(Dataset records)
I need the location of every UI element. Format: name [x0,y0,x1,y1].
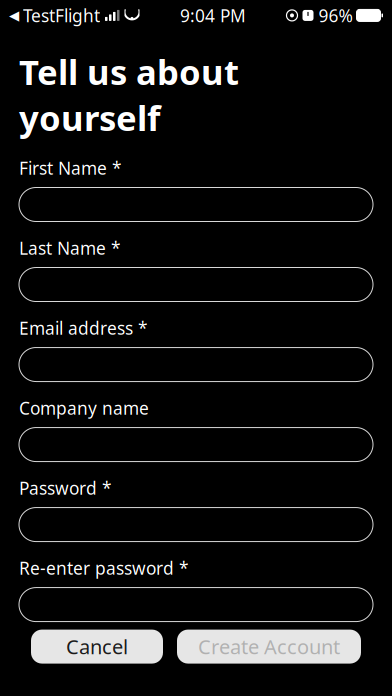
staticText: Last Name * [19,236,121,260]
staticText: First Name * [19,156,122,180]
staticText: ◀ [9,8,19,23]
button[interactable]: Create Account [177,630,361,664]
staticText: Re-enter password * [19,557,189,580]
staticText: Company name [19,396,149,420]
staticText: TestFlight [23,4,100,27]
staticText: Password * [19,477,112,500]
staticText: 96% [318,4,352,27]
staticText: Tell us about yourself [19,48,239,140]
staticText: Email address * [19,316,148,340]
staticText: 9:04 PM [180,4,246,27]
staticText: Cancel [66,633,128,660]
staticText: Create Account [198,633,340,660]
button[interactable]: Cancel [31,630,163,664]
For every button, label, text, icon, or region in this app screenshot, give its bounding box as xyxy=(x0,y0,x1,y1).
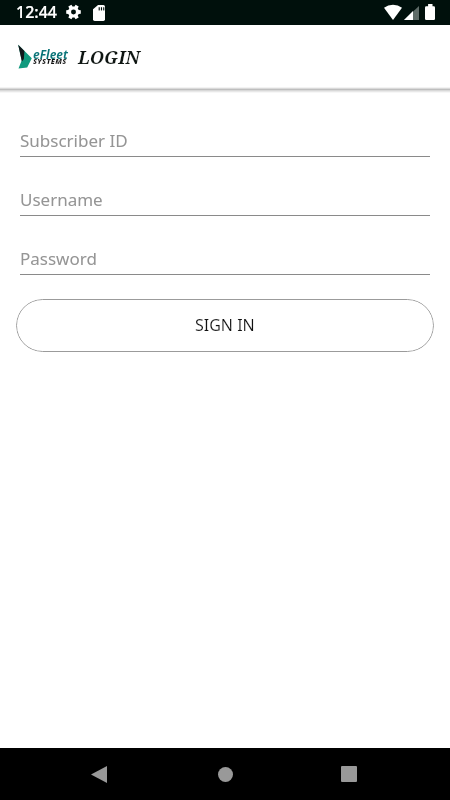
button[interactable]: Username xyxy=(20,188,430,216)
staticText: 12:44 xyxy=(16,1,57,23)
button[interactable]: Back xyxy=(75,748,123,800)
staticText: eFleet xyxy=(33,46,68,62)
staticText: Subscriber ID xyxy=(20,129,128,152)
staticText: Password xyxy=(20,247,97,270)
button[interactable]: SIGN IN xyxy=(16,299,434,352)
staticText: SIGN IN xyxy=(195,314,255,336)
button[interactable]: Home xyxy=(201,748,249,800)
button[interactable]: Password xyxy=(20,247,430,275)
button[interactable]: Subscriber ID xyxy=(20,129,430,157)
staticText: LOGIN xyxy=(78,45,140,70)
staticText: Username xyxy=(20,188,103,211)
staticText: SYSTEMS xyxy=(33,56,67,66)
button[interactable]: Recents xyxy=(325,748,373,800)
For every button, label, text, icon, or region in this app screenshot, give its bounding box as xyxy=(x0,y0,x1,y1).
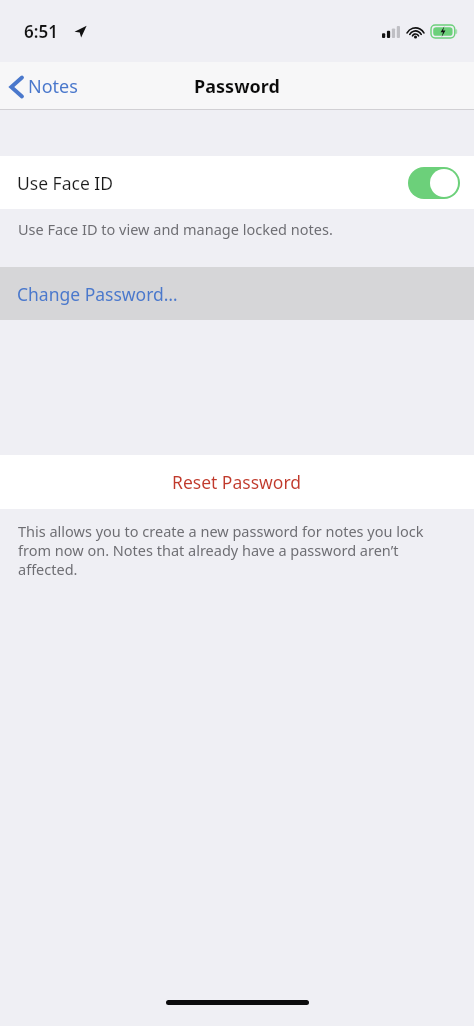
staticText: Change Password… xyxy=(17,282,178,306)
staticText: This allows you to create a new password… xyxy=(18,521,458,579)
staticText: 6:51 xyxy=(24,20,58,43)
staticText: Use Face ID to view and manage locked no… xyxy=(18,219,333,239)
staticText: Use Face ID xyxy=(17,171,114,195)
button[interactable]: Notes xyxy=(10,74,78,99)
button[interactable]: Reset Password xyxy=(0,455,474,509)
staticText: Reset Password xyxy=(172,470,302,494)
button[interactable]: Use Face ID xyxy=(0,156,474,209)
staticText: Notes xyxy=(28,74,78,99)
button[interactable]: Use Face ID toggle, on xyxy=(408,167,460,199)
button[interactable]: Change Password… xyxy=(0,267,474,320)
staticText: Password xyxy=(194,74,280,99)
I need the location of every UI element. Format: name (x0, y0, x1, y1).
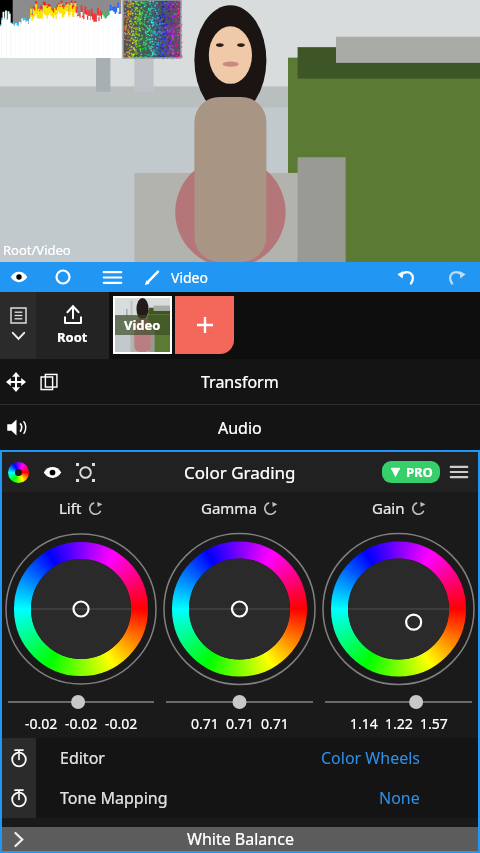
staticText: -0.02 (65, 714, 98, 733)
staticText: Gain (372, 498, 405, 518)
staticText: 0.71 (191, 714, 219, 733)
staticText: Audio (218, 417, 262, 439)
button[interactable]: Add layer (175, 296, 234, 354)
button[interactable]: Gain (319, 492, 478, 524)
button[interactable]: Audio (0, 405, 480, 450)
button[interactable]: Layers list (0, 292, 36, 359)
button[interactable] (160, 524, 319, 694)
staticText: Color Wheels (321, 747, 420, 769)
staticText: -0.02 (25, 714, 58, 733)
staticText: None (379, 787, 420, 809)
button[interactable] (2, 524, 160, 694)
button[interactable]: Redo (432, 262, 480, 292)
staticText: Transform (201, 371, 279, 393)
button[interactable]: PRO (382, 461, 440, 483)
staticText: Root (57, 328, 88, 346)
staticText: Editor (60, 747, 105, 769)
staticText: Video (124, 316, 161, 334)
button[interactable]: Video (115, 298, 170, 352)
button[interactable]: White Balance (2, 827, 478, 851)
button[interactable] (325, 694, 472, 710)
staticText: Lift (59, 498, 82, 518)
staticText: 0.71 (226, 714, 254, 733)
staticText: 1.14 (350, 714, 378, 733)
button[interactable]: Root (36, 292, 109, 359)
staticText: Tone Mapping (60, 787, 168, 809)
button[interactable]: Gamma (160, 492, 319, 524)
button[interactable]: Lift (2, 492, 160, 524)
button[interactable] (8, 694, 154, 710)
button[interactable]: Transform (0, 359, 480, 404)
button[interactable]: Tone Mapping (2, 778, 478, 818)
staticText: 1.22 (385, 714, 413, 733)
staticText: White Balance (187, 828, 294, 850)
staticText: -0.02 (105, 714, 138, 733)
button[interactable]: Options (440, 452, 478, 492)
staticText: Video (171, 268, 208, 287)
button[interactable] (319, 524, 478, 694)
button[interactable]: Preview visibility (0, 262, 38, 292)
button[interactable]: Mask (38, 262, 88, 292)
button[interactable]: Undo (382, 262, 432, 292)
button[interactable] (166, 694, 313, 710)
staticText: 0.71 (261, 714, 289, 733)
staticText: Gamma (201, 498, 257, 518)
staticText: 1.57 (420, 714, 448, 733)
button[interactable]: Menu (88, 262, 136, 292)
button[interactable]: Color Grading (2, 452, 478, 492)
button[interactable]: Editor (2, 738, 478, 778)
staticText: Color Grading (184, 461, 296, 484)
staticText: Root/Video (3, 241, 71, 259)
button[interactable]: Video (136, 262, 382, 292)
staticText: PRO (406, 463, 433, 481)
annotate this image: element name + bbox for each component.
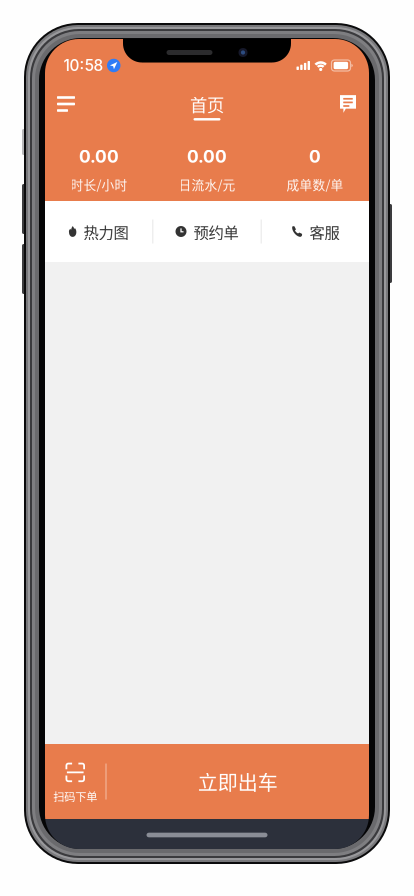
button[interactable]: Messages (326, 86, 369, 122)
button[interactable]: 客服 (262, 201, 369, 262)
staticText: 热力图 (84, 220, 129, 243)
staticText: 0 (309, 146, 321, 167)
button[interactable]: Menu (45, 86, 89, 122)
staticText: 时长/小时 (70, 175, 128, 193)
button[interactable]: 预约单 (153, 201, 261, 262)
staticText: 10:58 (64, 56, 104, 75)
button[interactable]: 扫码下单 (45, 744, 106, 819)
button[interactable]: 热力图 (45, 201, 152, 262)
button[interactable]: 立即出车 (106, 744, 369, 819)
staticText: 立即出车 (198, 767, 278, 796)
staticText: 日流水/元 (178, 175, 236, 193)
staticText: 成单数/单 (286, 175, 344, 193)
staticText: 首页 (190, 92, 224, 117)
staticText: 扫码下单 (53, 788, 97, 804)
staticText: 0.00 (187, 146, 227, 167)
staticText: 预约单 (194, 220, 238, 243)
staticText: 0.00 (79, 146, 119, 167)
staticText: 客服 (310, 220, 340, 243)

■ Problem details
Take every line above that includes "Subscriber" and list it.

■ Solution
staticText: Subscriber ID xyxy=(20,129,128,152)
button[interactable]: Subscriber ID xyxy=(20,129,430,157)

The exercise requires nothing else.